Würde sie es bemerken? Er hoffte nicht.
„Stewark ist so verwinkelt“, merkte Isidor an, als sie ihn ganz am Rand der Stadt entlangführte. Der Blick war wie auch neben dem Goldenen Nudelholz atemberaubend.
„Dabei hast du bisher kaum etwas gesehen“, gab Johanna grinsend zurück und deutete auf ein Gebäude am anderen Ende eines Platzes, der wohl der Ausbildung der Stadtwache diente, „Vielleicht ist Hauptmann Hertan noch da drin“, erklärte sie mit ein wenig Hoffnung und klopfte an die hölzerne Tür der Bastion, ehe sie eintrat.
Tatsächlich befanden sich noch einige wenige Soldaten zugegen und auch ein Mann, der anhand seiner Abzeichen wohl kein einfacher Stadtwächter war.
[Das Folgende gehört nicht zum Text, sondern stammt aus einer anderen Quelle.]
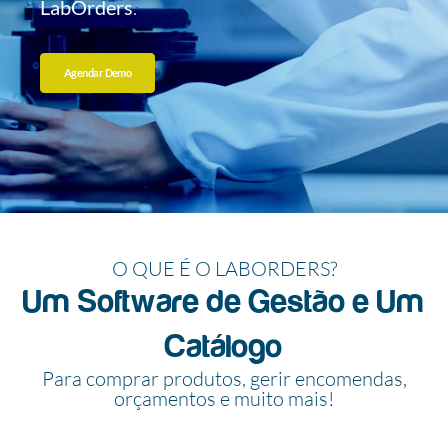
LabOrders
.
Agendar Demo
O QUE É O LABORDERS?
Um Software de Gestão e Um
Catálogo
Para comprar produtos, gerir encomendas,
orçamentos e muito mais!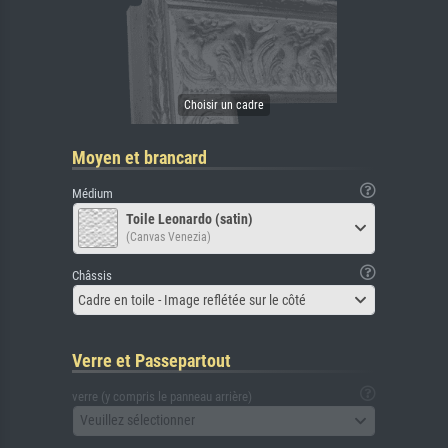
Moyen et brancard
Médium
Toile Leonardo (satin)
(Canvas Venezia)
Châssis
Cadre en toile - Image reflétée sur le côté
Verre et Passepartout
verre (y compris le panneau arrière)
Veuillez sélectionner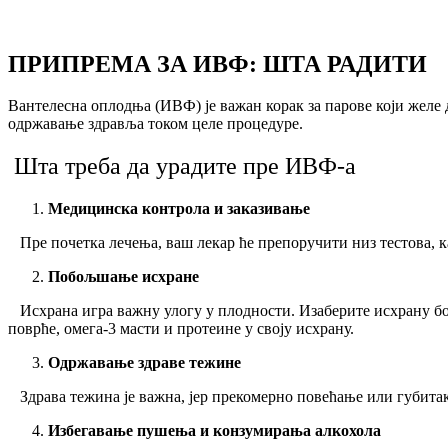
ПРИПРЕМА ЗА ИВФ: ШТА РАДИТИ
Вантелесна оплодња (ИВФ) је важан корак за парове који желе 
одржавање здравља током целе процедуре.
Шта треба да урадите пре ИВФ-а
Медицинска контрола и заказивање
Пре почетка лечења, ваш лекар ће препоручити низ тестова, ка
Побољшање исхране
Исхрана игра важну улогу у плодности. Изаберите исхрану бог
поврће, омега-3 масти и протеине у своју исхрану.
Одржавање здраве тежине
Здрава тежина је важна, јер прекомерно повећање или губита
Избегавање пушења и конзумирања алкохола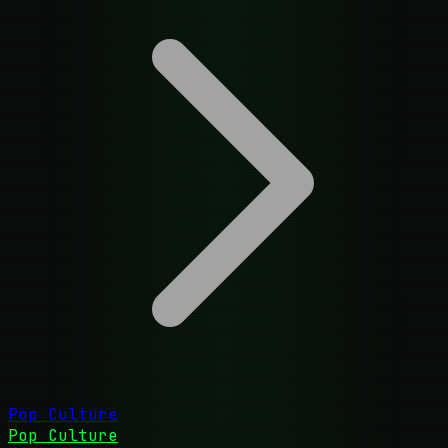
Pop Culture
Pop Culture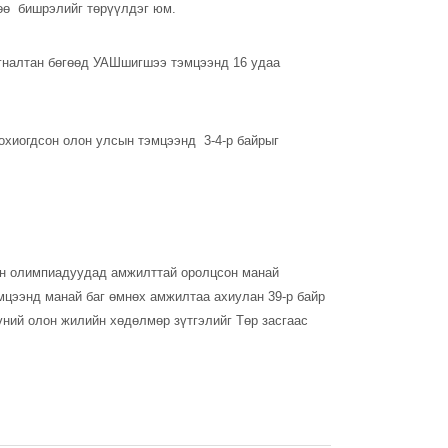
хөө бишрэлийг төрүүлдэг юм.
гналтан бөгөөд УАШшигшээ тэмцээнд 16 удаа
охиогдсон олон улсын тэмцээнд 3-4-р байрыг
ын олимпиадуудад амжилттай оролцсон манай
цээнд манай баг өмнөх амжилтаа ахиулан 39-р байр
ний олон жилийн хөдөлмөр зүтгэлийг Төр засгаас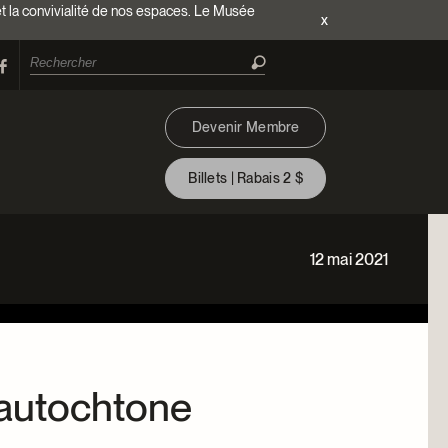
et la convivialité de nos espaces. Le Musée
x
Devenir Membre
Billets | Rabais 2 $
12 mai 2021
n autochtone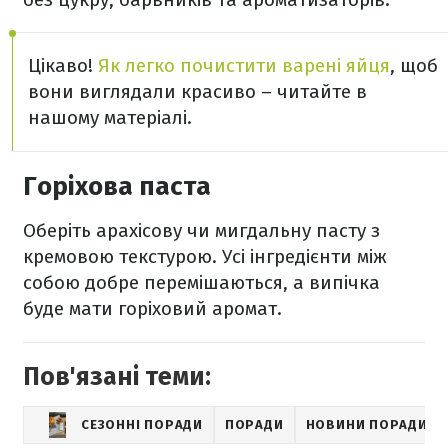
Цікаво!
Як легко почистити варені яйця
, щоб
вони виглядали красиво – читайте в
нашому матеріалі.
Горіхова паста
Оберіть арахісову чи мигдальну пасту з
кремовою текстурою. Усі інгредієнти між
собою добре перемішаються, а випічка
буде мати горіховий аромат.
Пов'язані теми:
СЕЗОННІ ПОРАДИ
ПОРАДИ
НОВИНИ ПОРАДИ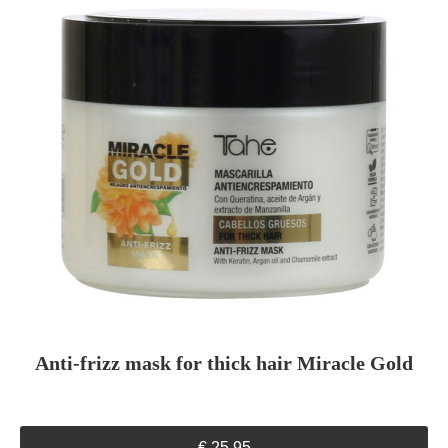
Anti-frizz mask for thick hair Miracle Gold
€
25,95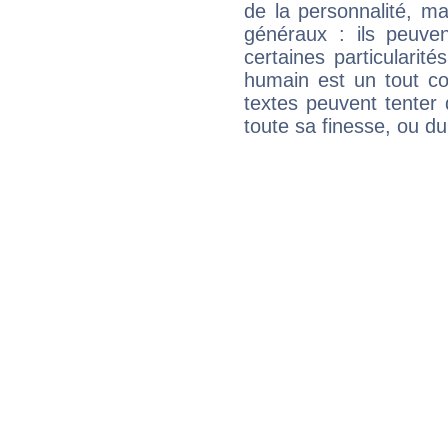
de la personnalité, m
généraux : ils peuven
certaines particularit
humain est un tout co
textes peuvent tenter 
toute sa finesse, ou d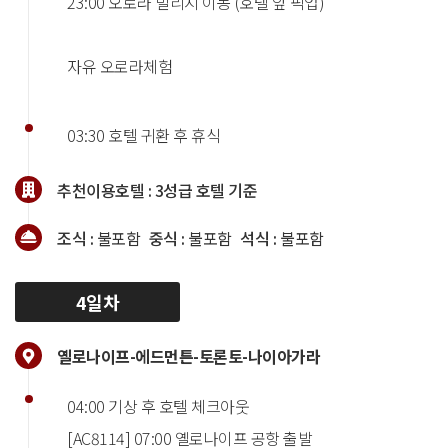
23:00 오로라 빌리지 이동 (호텔 앞 픽업)
자유 오로라체험
03:30 호텔 귀환 후 휴식
추천이용호텔 :
3성급 호텔 기준
조식 :
불포함
중식 :
불포함
석식 :
불포함
4일차
옐로나이프-에드먼튼-토론토-나이아가라
04:00 기상 후 호텔 체크아웃
[AC8114] 07:00 옐로나이프 공항 출발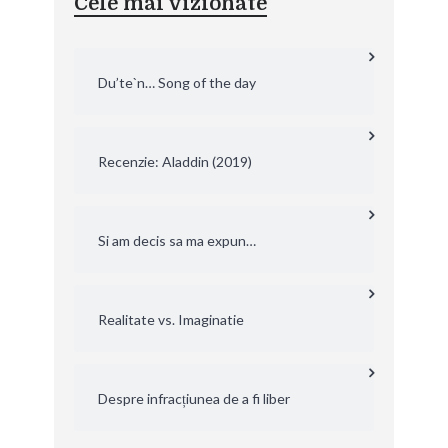
Cele mai vizionate
Du’te`n… Song of the day
Recenzie: Aladdin (2019)
Si am decis sa ma expun…
Realitate vs. Imaginatie
Despre infracțiunea de a fi liber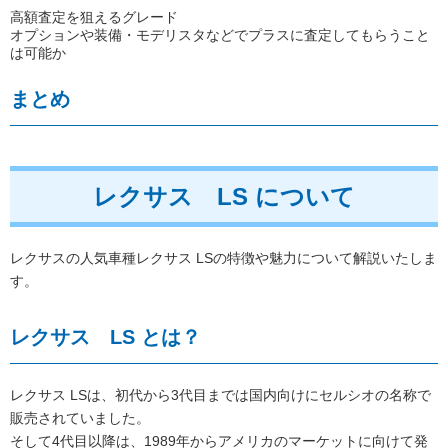
高額査定を狙えるグレード
オプションや装備・モデリスタなどでプラスに査定してもらうこと
は可能か
まとめ
レクサス LS について
レクサスの人気車種レクサス LSの特徴や魅力について解説いたしま
す。
レクサス LS とは？
レクサス LSは、初代から3代目までは国内向けにセルシオの名称で
販売されていました。
そして4代目以降は、1989年からアメリカのマーケットに向けて発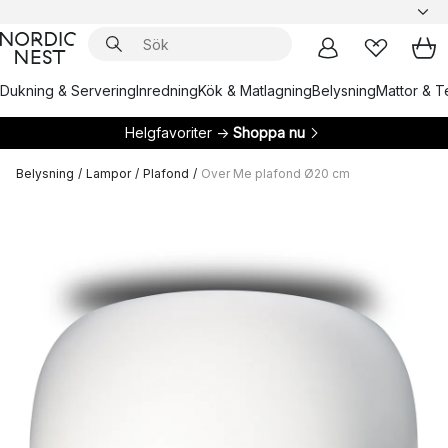
Dukning & Servering
Inredning
Kök & Matlagning
Belysning
Mattor & Te
Helgfavoriter →
Shoppa nu
Belysning
/
Lampor
/
Plafond
/
Over Me plafond Ø20 cm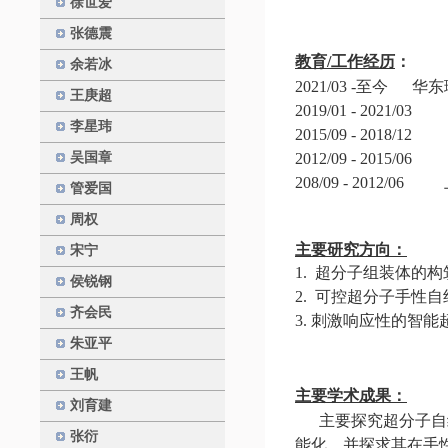
徐世爱
张德震
教育
/
工作经历
：
余若冰
2021/03
-
至今
华东
王庚超
2019/01
-
2021/0
李星玮
2015/09
-
2018/1
吴国章
2012/09
-
2015/0
208/09
-
2012/06
管爱国
周权
主要研究方向：
宋宁
1.
超分子组装体的构
侯锐钢
2.
可控超分子手性自
齐会民
3.
刺激响应性的智能
朱亚平
王帆
主要学术成果：
刘育建
主要探究超分子自
张衍
能化，并探求其在手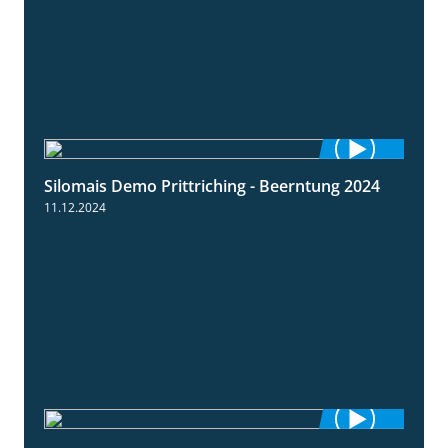
Silomais Demo Prittriching - Beerntung 2024
12:28
11.12.2024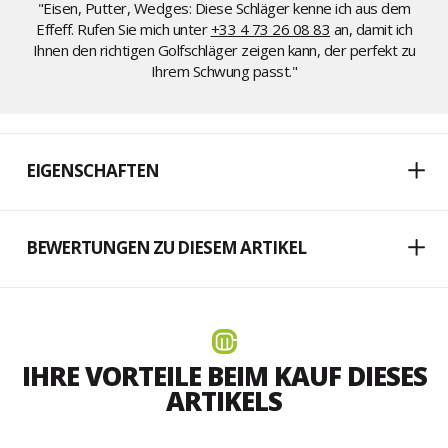
"Eisen, Putter, Wedges: Diese Schläger kenne ich aus dem
Effeff. Rufen Sie mich unter
+33 4 73 26 08 83
an, damit ich
Ihnen den richtigen Golfschläger zeigen kann, der perfekt zu
Ihrem Schwung passt."
EIGENSCHAFTEN
BEWERTUNGEN ZU DIESEM ARTIKEL
IHRE VORTEILE BEIM KAUF DIESES
ARTIKELS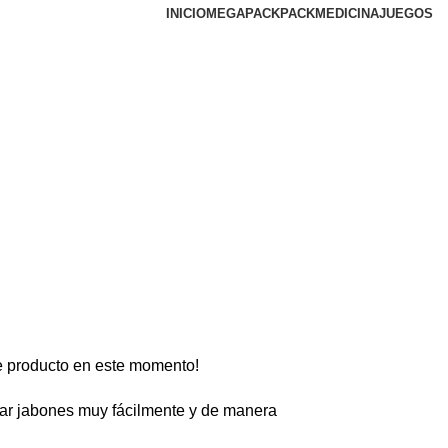
INICIO
MEGAPACK
PACKMEDICINA
JUEGOS
e producto en este momento!
ar jabones muy fácilmente y de manera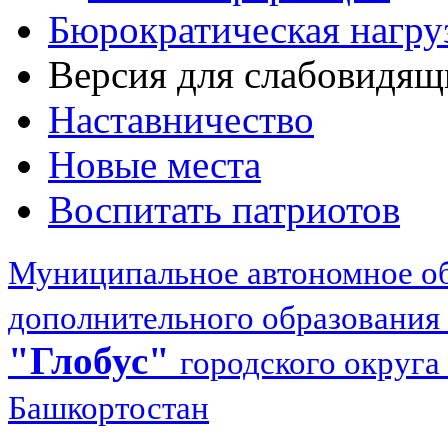
Бюрократическая нагру
Версия для слабовидящ
Наставничество
Новые места
Воспитать патриотов
Муниципальное автономное об
дополнительного образования
"Глобус"
городского округа
Башкортостан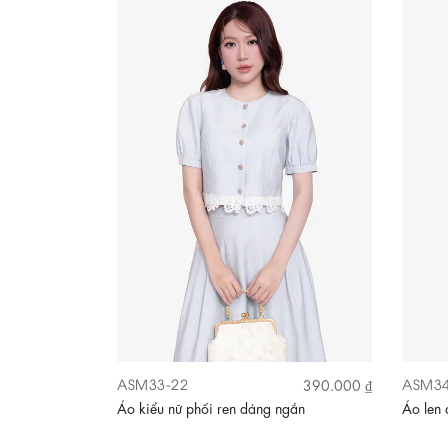
ASM33-22
ASM34
390.000 ₫
Áo kiểu nữ phối ren dáng ngắn
Áo len 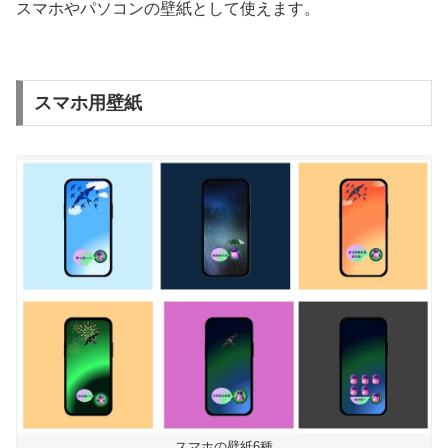
スマホやパソコンの壁紙として使えます。
スマホ用壁紙
スマホの壁紙6種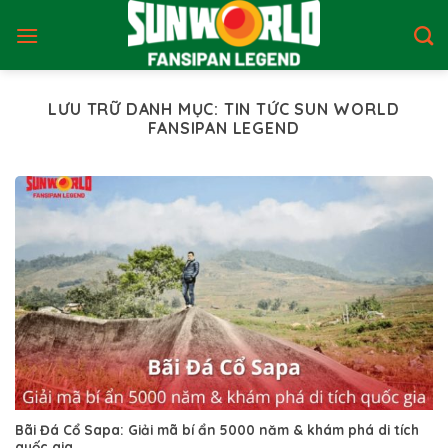
Bỏ
qua
nội
dung
LƯU TRỮ DANH MỤC:
TIN TỨC SUN WORLD
FANSIPAN LEGEND
Bãi Đá Cổ Sapa: Giải mã bí ẩn 5000 năm & khám phá di tích
quốc gia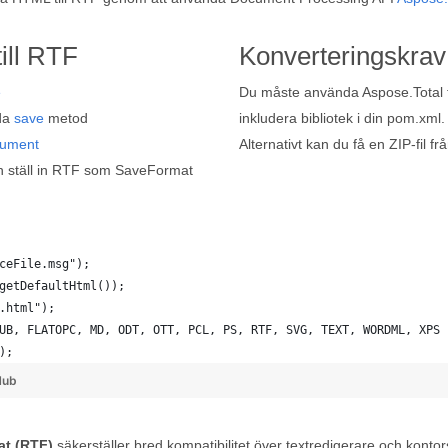
ill RTF
Konverteringskrav
e
Du måste använda Aspose.Total fö
nda
save
metod
inkludera bibliotek i din pom.xml.
ument
Alternativt kan du få en ZIP-fil fr
 ställ in RTF som SaveFormat
ceFile.msg"); 
getDefaultHtml());
.html");
UB, FLATOPC, MD, ODT, OTT, PCL, PS, RTF, SVG, TEXT, WORDML, XPS
);
Hub
at (RTF)
säkerställer bred kompatibilitet över textredigerare och konto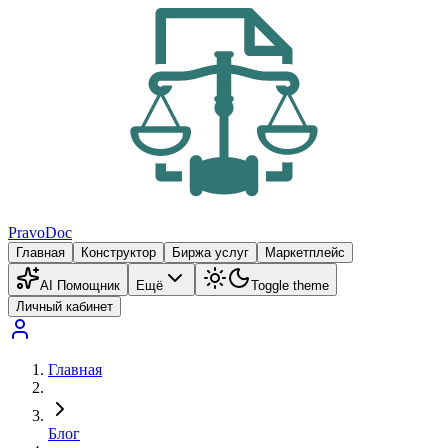
PravoDoc
Главная
Конструктор
Биржа услуг
Маркетплейс
AI Помощник
Ещё
Toggle theme
Личный кабинет
Главная
Блог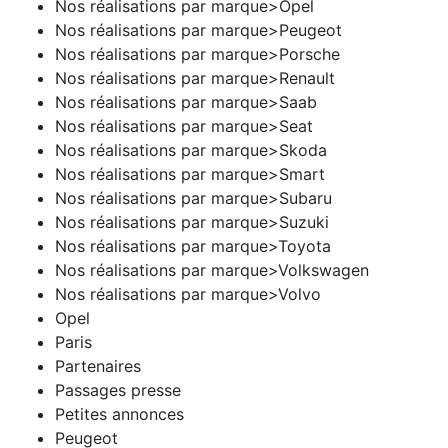
Nos réalisations par marque>Opel
Nos réalisations par marque>Peugeot
Nos réalisations par marque>Porsche
Nos réalisations par marque>Renault
Nos réalisations par marque>Saab
Nos réalisations par marque>Seat
Nos réalisations par marque>Skoda
Nos réalisations par marque>Smart
Nos réalisations par marque>Subaru
Nos réalisations par marque>Suzuki
Nos réalisations par marque>Toyota
Nos réalisations par marque>Volkswagen
Nos réalisations par marque>Volvo
Opel
Paris
Partenaires
Passages presse
Petites annonces
Peugeot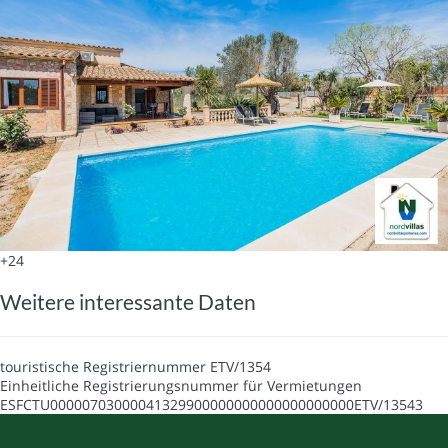
+24
Weitere interessante Daten
touristische Registriernummer
ETV/1354
Einheitliche Registrierungsnummer für Vermietungen
ESFCTU00000703000041329900000000000000000000ETV/13543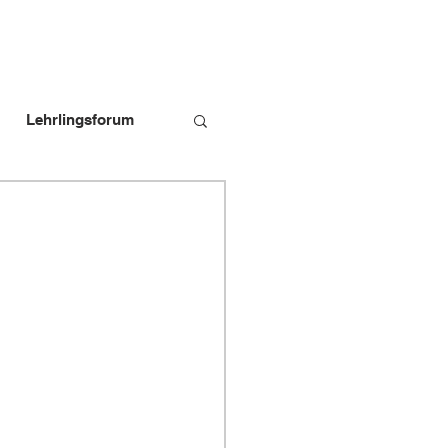
Lehrlingsforum
bildungspersonen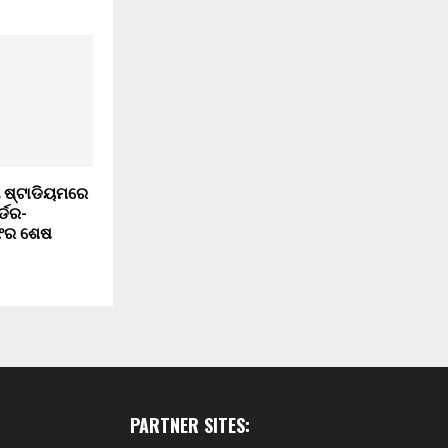
 ଷ୍ଟାଡିୟମରେ
୍ଡର-
ଫିର ଶେଷ
PARTNER SITES: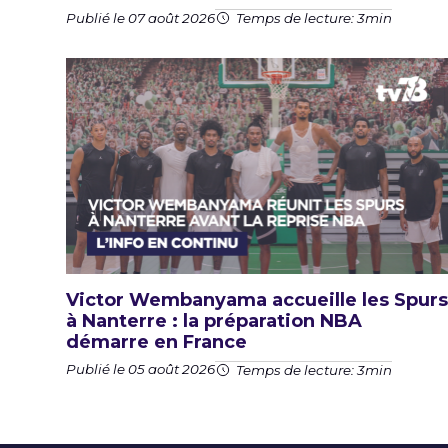
Publié le 07 août 2026
Temps de lecture: 3min
Victor Wembanyama accueille les Spurs
à Nanterre : la préparation NBA
démarre en France
Publié le 05 août 2026
Temps de lecture: 3min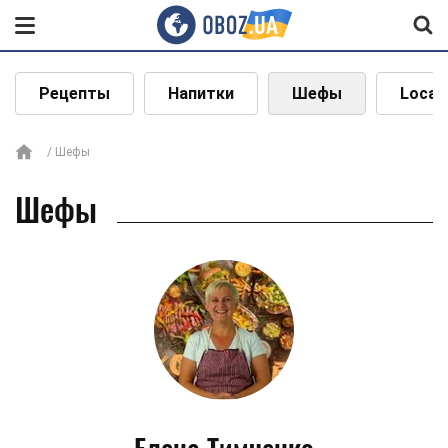
Рецепты
Напитки
Шефы
Local
Шефы
Шефы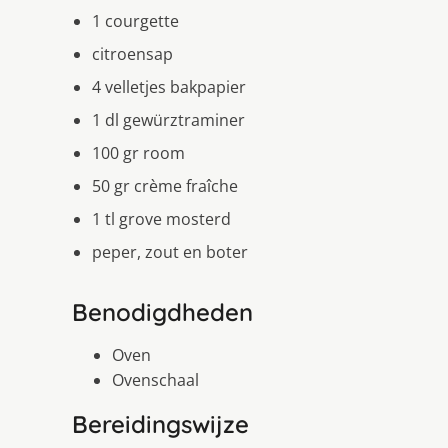
1 courgette
citroensap
4 velletjes bakpapier
1 dl gewürztraminer
100 gr room
50 gr crème fraîche
1 tl grove mosterd
peper, zout en boter
Benodigdheden
Oven
Ovenschaal
Bereidingswijze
Seine Miene war ernst, während er mit einem seiner Leute sprach und sich wohl Informationen ob der Situation einholte. Er strahlte Autorität aus, doch wirkte er dadurch nicht unnahbar. Auf den ersten Blick hätte Isidor vermutet, dass er ein fähiger Hauptmann war. Etwas, was eventuell wichtig für seinen eigenen Bericht werden würde. Auch wenn es ihm nach nur wenigen Stunden bereits davor graute noch einmal auf Armond zu treffen.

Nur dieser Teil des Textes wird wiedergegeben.